As the pandemic at long last winds down, international travel is picking up, with millions looking to make up for lost time. As travelers explore foreign lands, tools like Google’s Neural Machine Translation system may come in handy; released in 2016, the software uses deep learning to draw links between words, figuring out how closely related they are, how likely they are to appear together in a sentence, and in what order.
Google’s tool works well—when the software was compared to human translators, it came close to matching the fluency of humans for some languages—but it’s limited to the more widely-spoken languages of the world.
Meta wants to help, and is pouring resources into its own translation tool, with the aim (among others) of making it far more expansive than Google’s. A paper the company put out this week says Meta’s tool works in more than 40,000 different translation directions between 200 different languages. A “translation direction” refers to translations between language pairs, for example:
Direction 1: English > Spanish
Direction 2: Spanish > English
Direction 3: Spanish > Swahili
Direction 4: Swahili > English
40,000 sounds like a lot, but if you take all the permutations of 200 languages translating between one another, they add up pretty fast. It’s hard to determine precisely how many languages there are in the world, but one reliable estimate put the total at over 6,900. While it would be inaccurate, then, to say that Meta is building a universal translation system, it’s some of the most extensive work that’s ever been done in the field, particularly with what the company calls low-resource languages.
These are defined as languages with fewer than a million publicly-available translated sentence pairs. They’re largely made up of African and Indian languages that aren’t spoken by a large population, and don’t have nearly as much written history as common languages.
“One really interesting phenomenon is that people who speak low-resource languages often have a lower bar for translation quality because they don’t have any other tool,” Meta AI research scientist Angela Fan, who worked on the project, told The Verge. “We have this inclusion motivation of, ‘what would it take to produce translation technology that works for everybody’?”
Meta started its research by interviewing native speakers of low-resource languages to contextualize their need for translation—though the team notes that the majority of the interviewees were “immigrants living in the US and Europe, and about a third of them identify as tech workers,” meaning there may be some built-in bias and a different baseline life experience than the broader group of people who speak their languages.
The team then created models aimed at narrowing the gap between low and high-resource languages. To gauge how the model was performing once it started spitting out translations, the team put together a test dataset of 3,001 sentence pairs for each language covered by the model. The sentences were translated from English into the target languages by native speakers of those languages who are also professional translators.
Researchers fed the sentences through their translation tool and compared its output to human translations using a methodology called Bilingual Evaluation Understudy, or BLEU for short. BLEU is the standard benchmark used to evaluate machine translations, providing a numerical scoring system that measures sentence pair accuracy. Meta’s researchers said their model saw a 44 percent improvement in BLEU scores compared to existing machine translation tools.
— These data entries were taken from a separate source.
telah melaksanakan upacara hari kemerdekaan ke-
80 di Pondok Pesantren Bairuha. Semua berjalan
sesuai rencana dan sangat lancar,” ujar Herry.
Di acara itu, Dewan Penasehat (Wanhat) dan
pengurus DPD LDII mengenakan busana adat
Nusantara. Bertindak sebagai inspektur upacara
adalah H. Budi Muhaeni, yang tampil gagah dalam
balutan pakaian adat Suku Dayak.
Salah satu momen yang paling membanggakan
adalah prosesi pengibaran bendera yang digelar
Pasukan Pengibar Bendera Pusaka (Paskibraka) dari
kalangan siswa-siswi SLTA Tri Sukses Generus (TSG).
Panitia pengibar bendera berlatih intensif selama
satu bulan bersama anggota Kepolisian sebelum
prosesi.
That figure should be taken with a grain of salt, though. Language can be highly subjective, and a sentence could take on a completely different meaning based on just a one-word difference; or retain the exact same meaning despite multiple words changing. The data a model is trained on makes all the difference, and even that is subject to built-in bias and the intricacies of the language in question.
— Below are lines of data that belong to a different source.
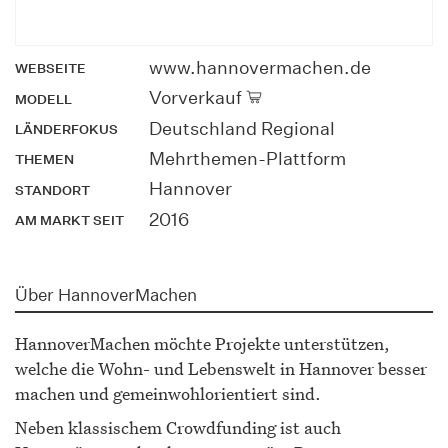
www.hannovermachen.de
WEBSEITE
Vorverkauf
MODELL
Deutschland Regional
LÄNDERFOKUS
Mehrthemen-Plattform
THEMEN
Hannover
STANDORT
2016
AM MARKT SEIT
Über HannoverMachen
HannoverMachen möchte Projekte unterstützen,
welche die Wohn- und Lebenswelt in Hannover besser
machen und gemeinwohlorientiert sind.
Neben klassischem Crowdfunding ist auch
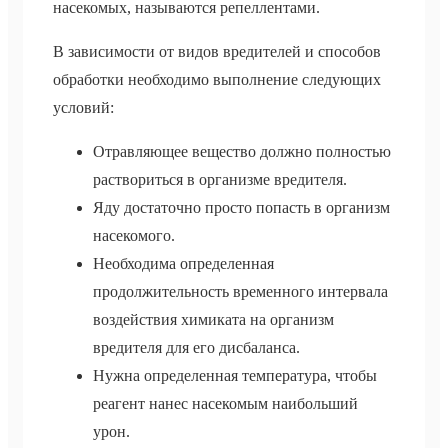
насекомых, называются репеллентами.
В зависимости от видов вредителей и способов
обработки необходимо выполнение следующих
условий:
Отравляющее вещество должно полностью
раствориться в организме вредителя.
Яду достаточно просто попасть в организм
насекомого.
Необходима определенная
продолжительность временного интервала
воздействия химиката на организм
вредителя для его дисбаланса.
Нужна определенная температура, чтобы
реагент нанес насекомым наибольший
урон.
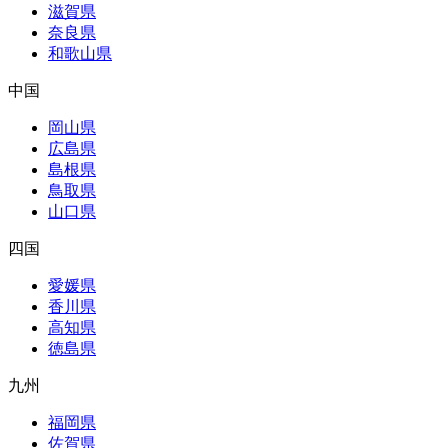
滋賀県
奈良県
和歌山県
中国
岡山県
広島県
島根県
鳥取県
山口県
四国
愛媛県
香川県
高知県
徳島県
九州
福岡県
佐賀県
An additional differentiating aspect of Meta’s tool is that the company chose to open-source its work—including the model, the evaluation dataset, and the training code—in an attempt to democratize the project and make it a global community effort.
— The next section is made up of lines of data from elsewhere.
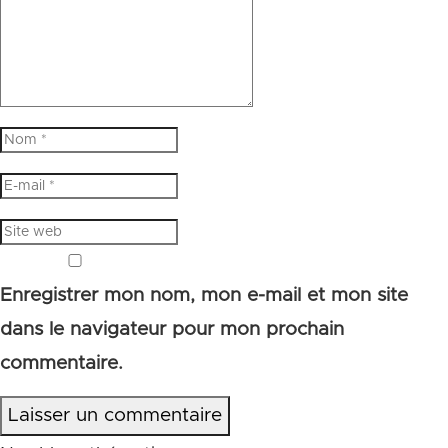
Enregistrer mon nom, mon e-mail et mon site
dans le navigateur pour mon prochain
commentaire.
Laisser un commentaire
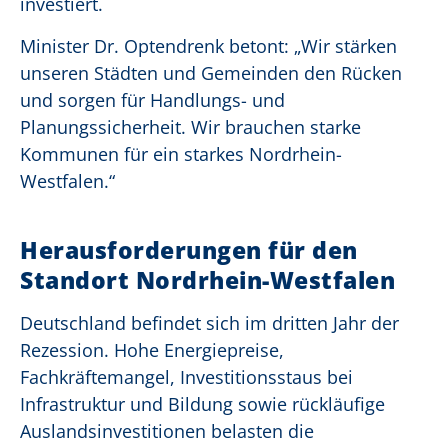
investiert.
Minister Dr. Optendrenk betont: „Wir stärken
unseren Städten und Gemeinden den Rücken
und sorgen für Handlungs- und
Planungssicherheit. Wir brauchen starke
Kommunen für ein starkes Nordrhein-
Westfalen.“
Herausforderungen für den
Standort Nordrhein-Westfalen
Deutschland befindet sich im dritten Jahr der
Rezession. Hohe Energiepreise,
Fachkräftemangel, Investitionsstaus bei
Infrastruktur und Bildung sowie rückläufige
Auslandsinvestitionen belasten die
“We worked with linguists, sociologists, and ethicists,” said Fan. “And I think this kind of interdisciplinary approach focuses on the human problem. Like, who wants this technology to be built? How do they want it to be built? How are they going to use it?”
While it will bring benefits to the company’s broad user base, the translation tool is by no means a charitable project; Meta stands to gain a lot from being able to better understand its users and the way they communicate and use language (targeted ads come in all languages, after all). Not to mention, making the company’s platforms available in new languages will open up as-yet-untapped user bases (if there are any remaining).
Like many Big Tech undertakings, Meta’s translator should neither be disdained as an instrument of corporate power nor lauded as a gift to the masses; it will help bring people together and facilitate communication, even as it gives the social media giant new insights into our lives and minds.